問題を抱えていることを知っていながらも,嫌いにはなれない友達.マーロウにとってのレノックスであり,<僕>にとっての鼠であり,<僕>とっての五反田君なのである.そしてそれらの関係はすべて悲劇的な結末を迎えている.

村上春樹は,"Seek and Find"というテーマについて語っている.
主人公がなにかを探そうとすると,いろいろな面倒に巻き込まれ,そしてそれを見つけたときにそれがすでに失われてしまっている,ということである.これもチャンドラーの手法を真似たといっている.ただし,ここで注意したいのは,主人公は受動的に物語に巻き込まれていくということである.<僕>はマーロウのようにマッチョではないけれどタフであり,友達は裏切らない人間であるけれど,行動的ではない.受動的なのだ.ここに村上春樹の小説の重要なポイントがあるような気がする.
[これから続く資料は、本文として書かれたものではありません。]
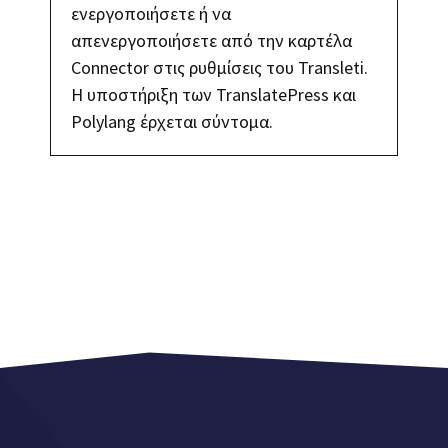
ενεργοποιήσετε ή να
απενεργοποιήσετε από την καρτέλα
Connector στις ρυθμίσεις του Transleti.
Η υποστήριξη των TranslatePress και
Polylang έρχεται σύντομα.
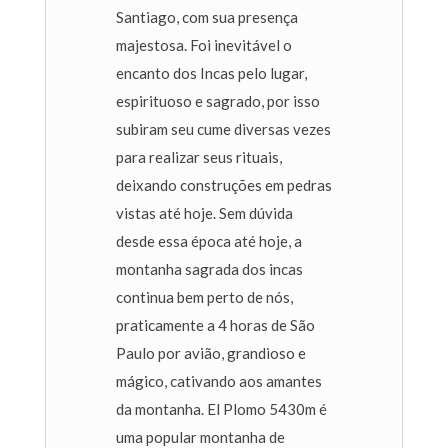
Santiago, com sua presença
majestosa. Foi inevitável o
encanto dos Incas pelo lugar,
espirituoso e sagrado, por isso
subiram seu cume diversas vezes
para realizar seus rituais,
deixando construções em pedras
vistas até hoje. Sem dúvida
desde essa época até hoje, a
montanha sagrada dos incas
continua bem perto de nós,
praticamente a 4 horas de São
Paulo por avião, grandioso e
mágico, cativando aos amantes
da montanha. El Plomo 5430m é
uma popular montanha de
さらに思い出したので書いてみると,チャンドラーの「ロング・グッドバイ」はS. フィッツジェラルドの「グレート・ギャツビー」を下敷きにしている,ということも村上春樹は,「ロング・グッドバイ」のあとがきで述べている.私がなぜここに挙げた小説がすべて好きなのか理由がわかるような気がする.

求めて得られないこと.
悲しき友情.

そうしたものがきっと私は好きなのだろう.
ただ現実でそのようなことがあってはたまらないなので,小説の世界にどっぷりと浸かるというのが良いのだろう.